If you were Glen Matlock, original and recently reinstated bassist of the Sex Pistols, and you were now signed to Oasis's record company, how would you try to make your solo album sound? Exactly. On Who's He Think He is When He's at Home? (released on Creation later this month), Matlock thinks he's the Pistols and Oasis. And although the music doesn't quite reach the marks he's aiming for, it's within spitting distance of both. He premiered this material at London's Splash Club on Monday, in front of a scattering of Creation employees and greying Mohicans. Considering that he had the suit, striped shirt, neatly brushed short hair and fresh face of an awkward but eager junior minister, his album is as catchy, driving and blustering a collection of good-time rock 'n' roll riffs as we have any right to expect.

Matlock has switched from bass to rhythm guitar. Unfortunately, he's switched to lead vocals, too. Bearing in mind that the Pistols chose Johnny Rotten as their lead singer, you can imagine what their old bassist's voice sounds like: worse than Rotten's, worse than rotten. Still, the propulsive band just about make up for it, particularly the frighteningly unhealthy-looking Steve New, psychobilly lead guitarist from Matlock's post-Pistols band, the Rich Kids. Who's He Think He is...? will almost certainly be the least fashionable release of the year, but how many other artists who had a magnesium spark of fame 20 years ago are burning this brightly today?

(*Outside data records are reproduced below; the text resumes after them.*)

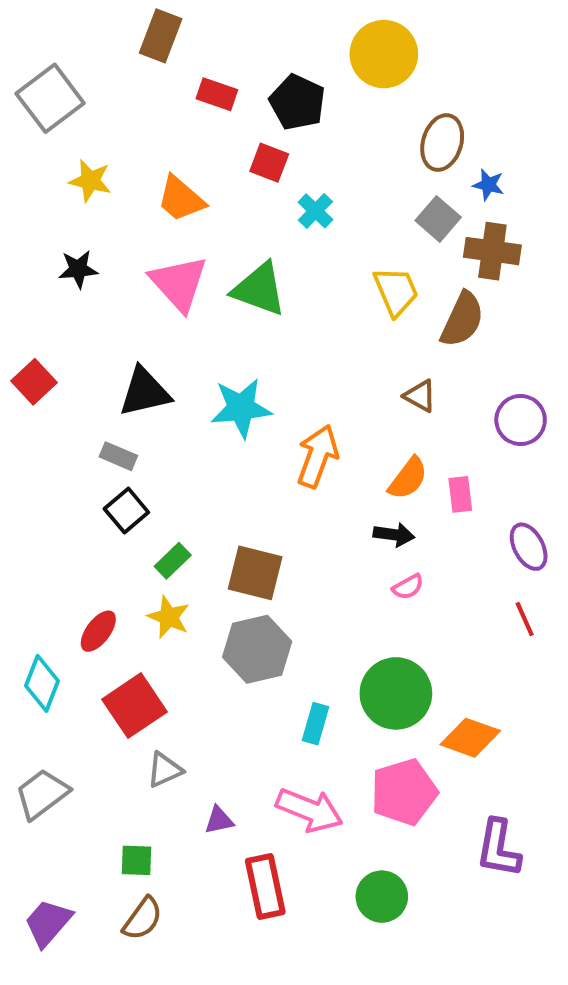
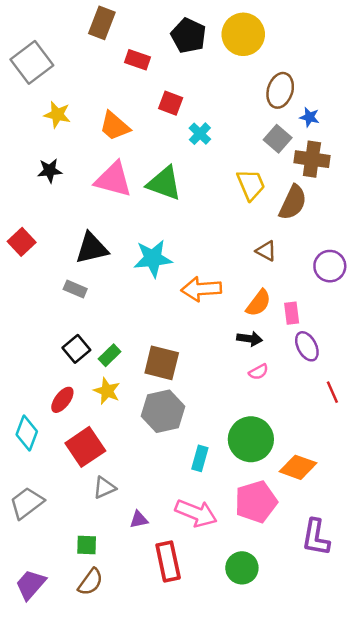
black pentagon: (297, 102) -> (188, 36), moved
pink triangle: (179, 283) -> (113, 180), turned -33
orange arrow: (317, 456) -> (201, 289), turned -114
black square: (126, 510) -> (76, 349), moved
purple ellipse: (529, 547) -> (307, 346), moved

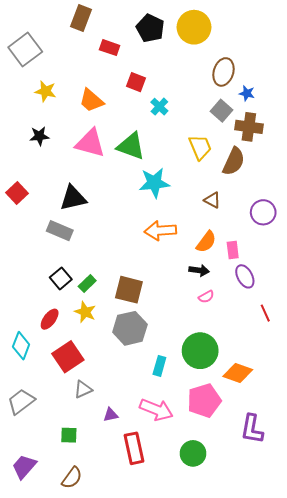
cyan star: (153, 258) -> (154, 183), moved
gray rectangle: (75, 289) -> (60, 231), size x1.4
brown semicircle: (90, 582) -> (72, 478), moved

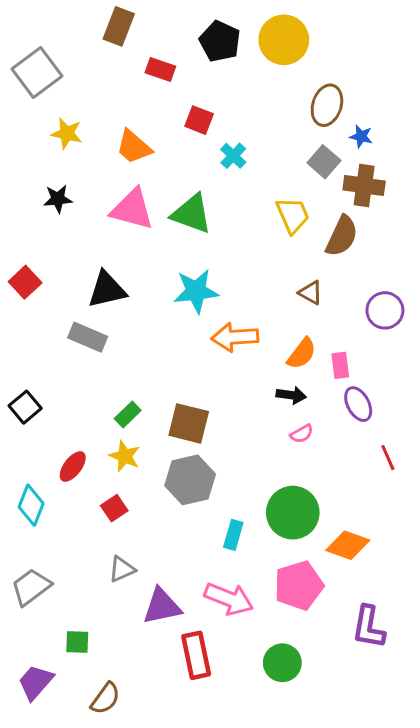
cyan star: (154, 183) -> (196, 291), moved
black square: (61, 278) -> (25, 407), moved
red square: (68, 357) -> (114, 508), moved, size x0.6
purple triangle: (111, 415) -> (162, 606), size x1.8
green square: (69, 435) -> (77, 642), moved

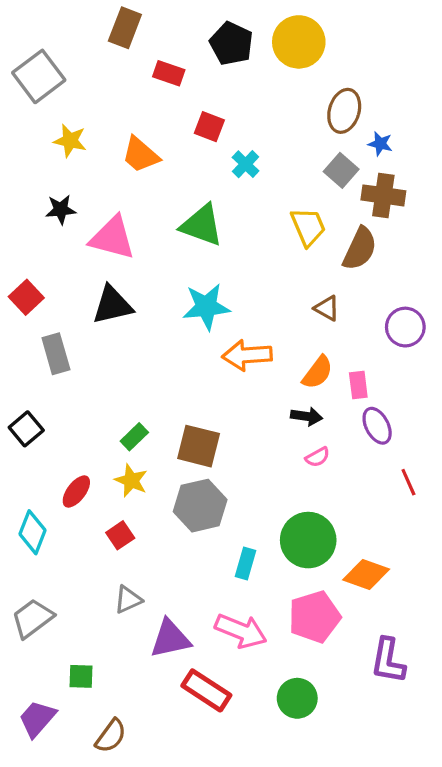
pink triangle: (132, 209) -> (112, 238), moved
gray rectangle: (88, 337) -> (56, 354), moved, turned 51
red rectangle: (196, 655) -> (206, 690), turned -45

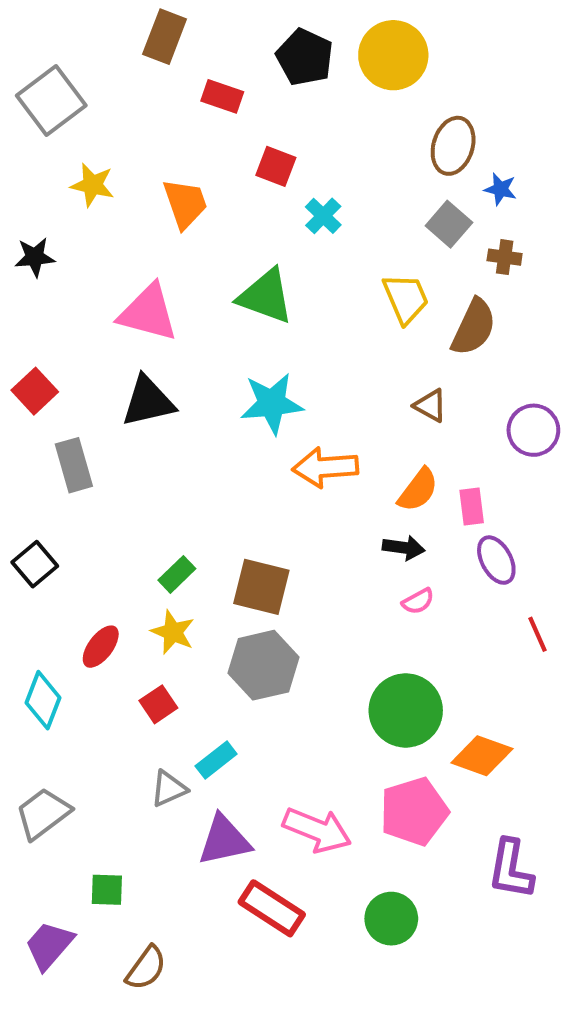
orange trapezoid: (141, 155) -> (185, 204), turned -150
brown cross: (383, 195) -> (505, 257), size x0.6
black star: (61, 210) -> (35, 257), moved
cyan rectangle: (246, 564) -> (216, 760), moved, turned 36

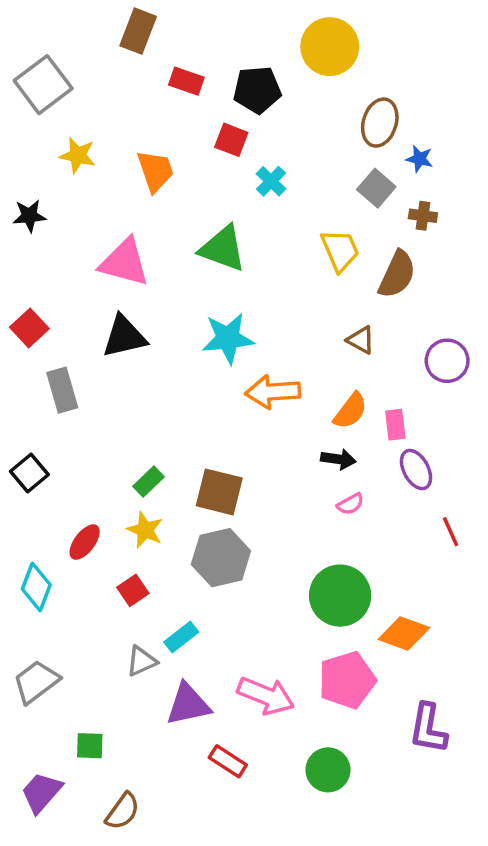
black pentagon: (305, 57) -> (257, 90), moved, turned -30
red rectangle: (272, 908) -> (228, 761), size x0.7

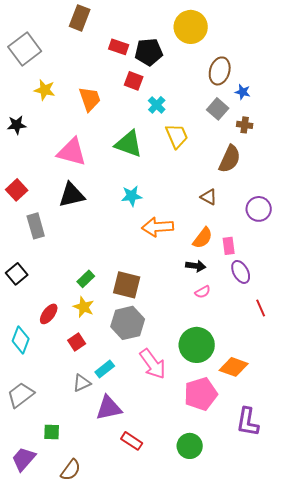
red rectangle: (186, 81) -> (119, 47), moved
yellow trapezoid: (340, 250) -> (177, 136), moved
cyan star: (228, 338) -> (132, 196), size x0.7
pink arrow: (266, 696) -> (153, 364), moved, turned 32

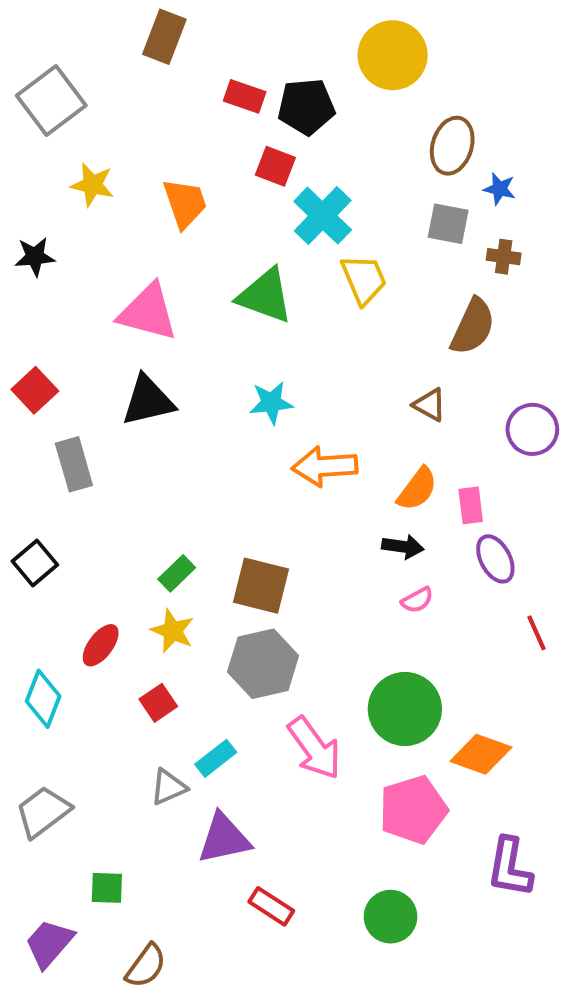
cyan cross: (157, 105) -> (323, 216), size x1.6
gray square: (218, 109) -> (448, 224), turned -30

I should begin my review of Jonathan Richman's show at London's Jazz Cafe by declaring an interest. I am a huge fan. Obsession would be too strong a word, but it's probably fair to say that if he were playing every night I wouldn't go to anyone else's concerts. Although each of his shows has constants - the acoustic surf sound, the elements of country-skiffle, flamenco and Buddy Holly guitar - each is engagingly unique. On Wednesday, Richman updated the lyrics of old favourites to make them new, and performed brand new songs which were as well-received as the oldies. He blew the dust off his 20-year-old back catalogue and dug out the Modern Lovers' classic "Pablo Picasso" (but not "Roadrunner", which was covered by the Sex Pistols, continuity lovers). And then, as if in reply to the question, "Which song is Richman least likely to play?" he got funky with James Brown's "Sex Machine".

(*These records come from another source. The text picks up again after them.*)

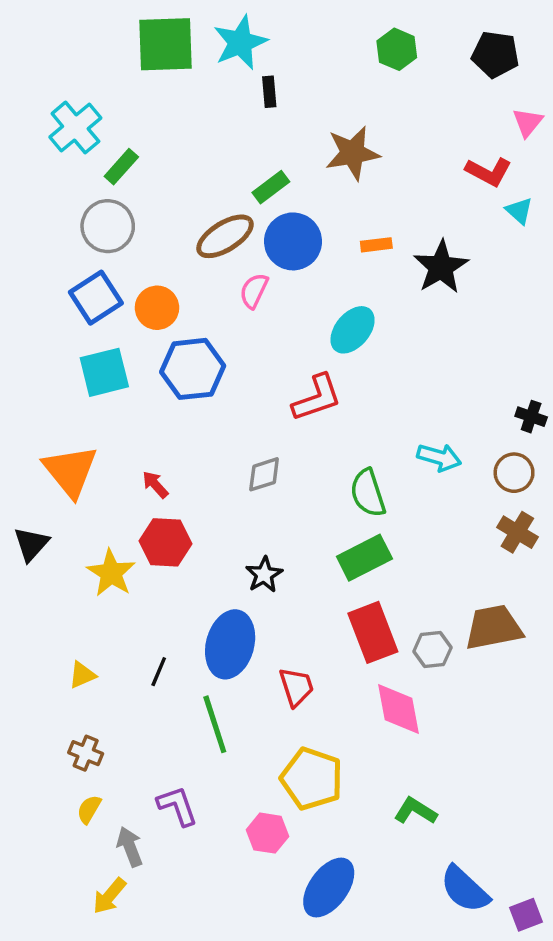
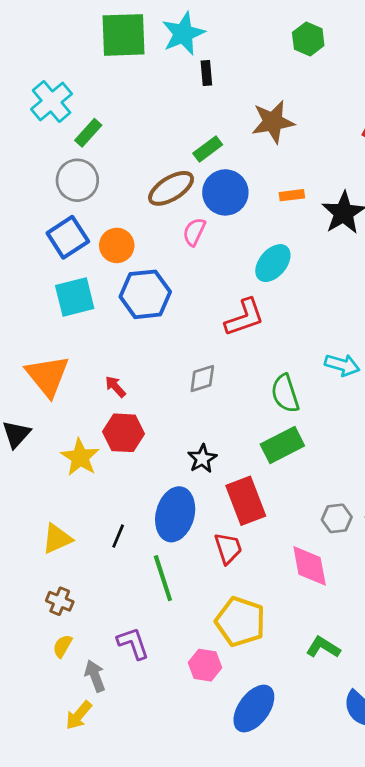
red rectangle: (373, 632) -> (246, 501), moved
yellow triangle: (82, 675) -> (57, 539), size x1.4

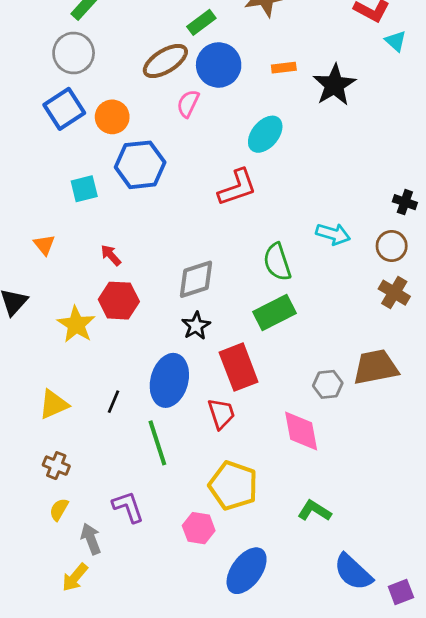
cyan square: (75, 297) -> (84, 189), moved, size x0.7
orange triangle: (47, 376) -> (44, 245), size x0.5
gray diamond: (202, 379) -> (196, 279), moved, size x1.4

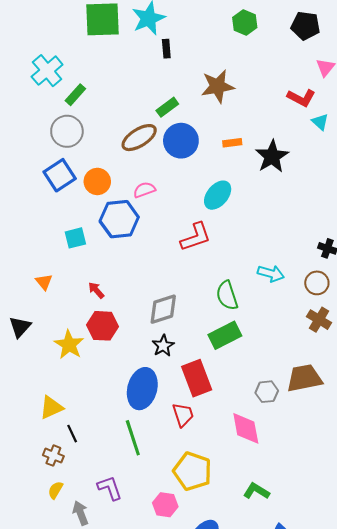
pink semicircle: (188, 104) -> (144, 190), moved, turned 45
black line: (113, 402) -> (72, 434), moved, turned -48

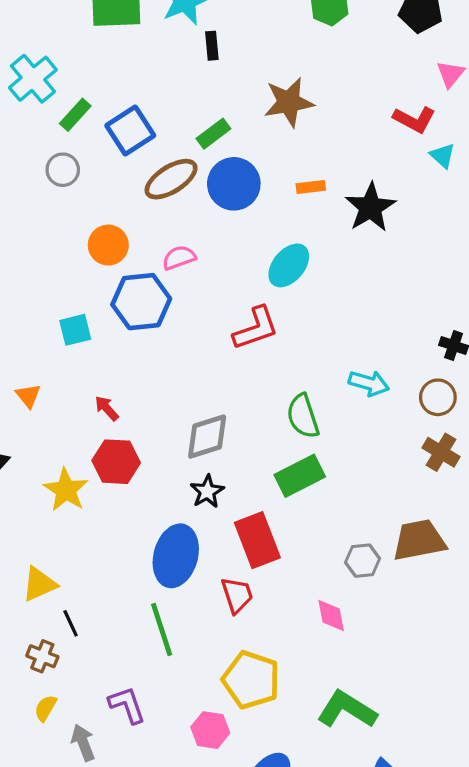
gray circle: (67, 131) -> (63, 170), size x0.7
blue square: (60, 175) -> (130, 130), moved
pink diamond: (246, 428) -> (331, 615), size x0.7
green L-shape: (256, 491) -> (347, 710), size x1.5

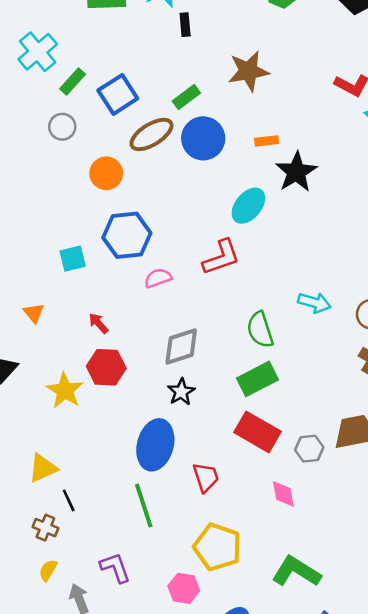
black star: (370, 207) -> (296, 172), moved
orange circle: (108, 245) -> (106, 173), moved
pink semicircle: (179, 258) -> (158, 278), moved
red rectangle: (257, 540) -> (257, 432), moved, turned -39

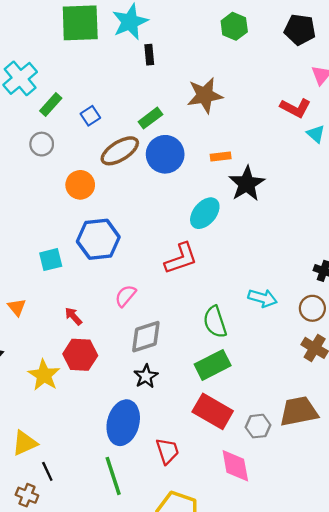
blue square: (118, 94) -> (90, 116), size x0.6
pink semicircle: (158, 278) -> (125, 296), moved, turned -30
pink diamond: (283, 494) -> (235, 466), size x1.4

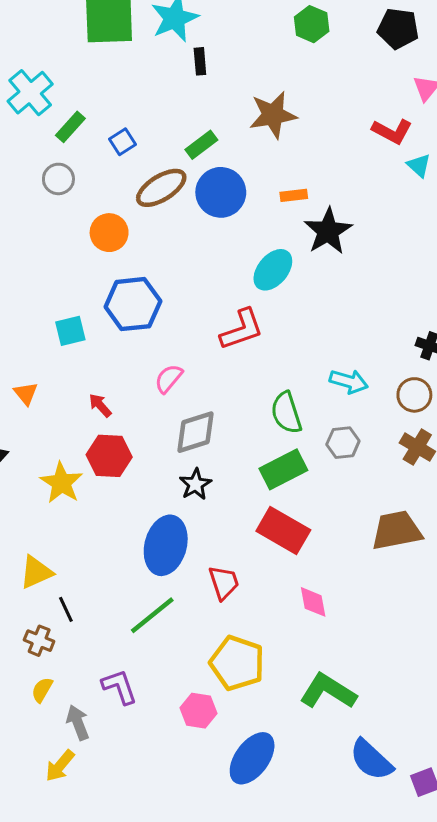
gray hexagon: (258, 426) -> (343, 443), moved
pink diamond: (235, 466) -> (313, 602), size x0.7
green line: (113, 476) -> (152, 615), turned 69

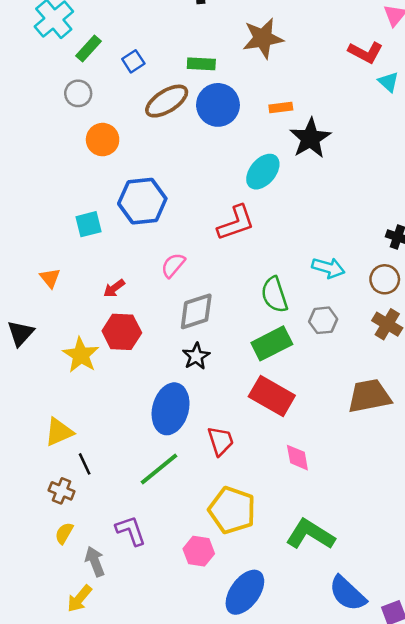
green rectangle: (201, 145) -> (201, 64), turned 40
orange circle: (109, 233) -> (103, 140), moved
red arrow: (100, 405) -> (114, 288), turned -85

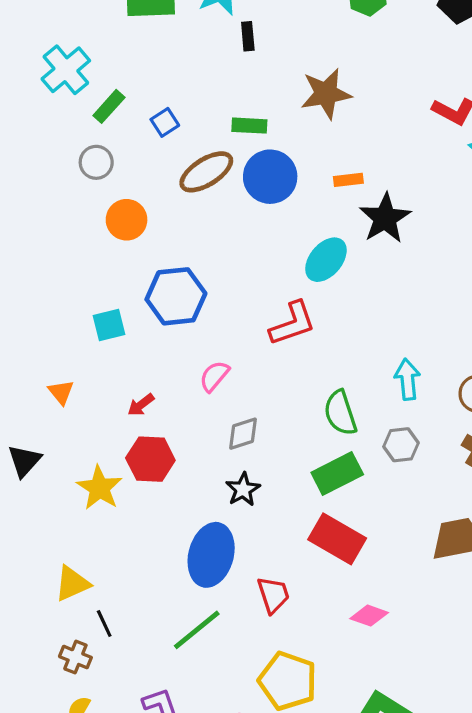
cyan arrow: (328, 268) -> (407, 379), turned -112
gray diamond: (196, 311) -> (243, 434), size x0.7
pink diamond: (297, 458) -> (369, 616), turned -60

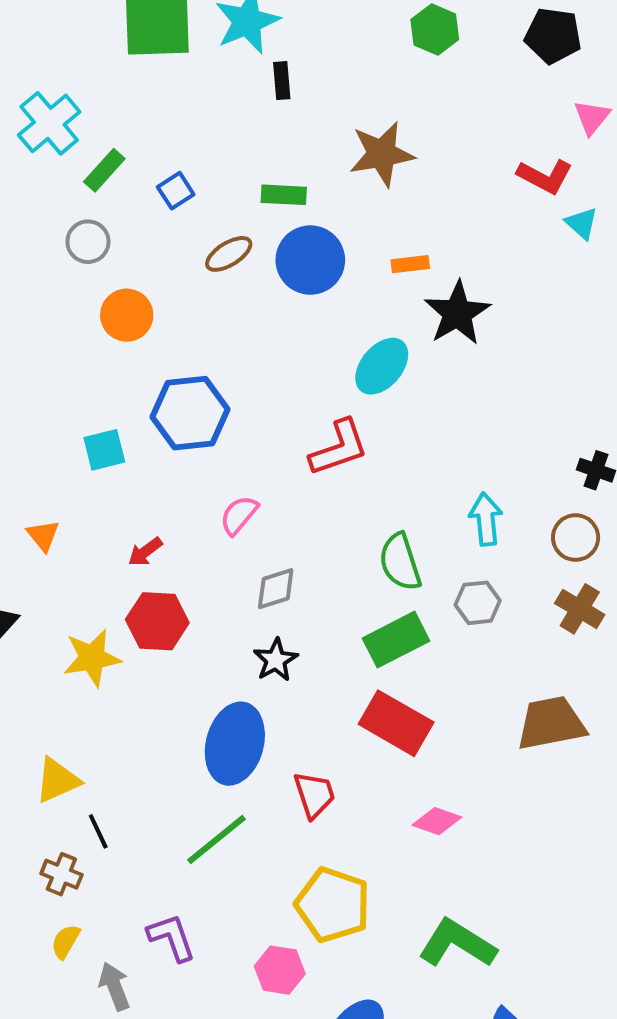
brown ellipse: (206, 172) -> (229, 254), size x0.7
yellow star: (99, 488) -> (92, 658), turned 30

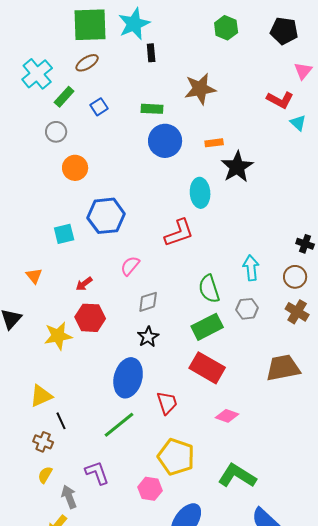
brown ellipse: (229, 254) -> (87, 63), moved
cyan ellipse: (382, 366) -> (200, 193), turned -44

His new band - an organist, bassist and drummer - watched him intently, even while they were soloing: they were as unsure as the rest of us of what he'd do next. Mostly, what he did next was instruct them to turn down the volume. God knows what he's doing on Neil Young's record label. His love of hushed music is so deep that he will sometimes dart away from the microphone mid-song. Luckily, when the audience is not laughing or clapping, they listen in rapt silence. Richman's largely autobiographical writing is tender, optimistic, heartfelt and funny, as affecting as it is unaffected. Sometimes disparaged for his whimsical and childlike lyrical bent ("Rockin' Leprechaun" made a welcome return tonight), he can also hit adult emotions with phew-it's-not-just-me-who-feels-like-that accuracy. I could go on to extol his disco dancing and his extempore charm, but in order to reaffirm my critical objectivity, let me say instead that I wasn't too keen on his tasselled loafers. Otherwise, pure delight.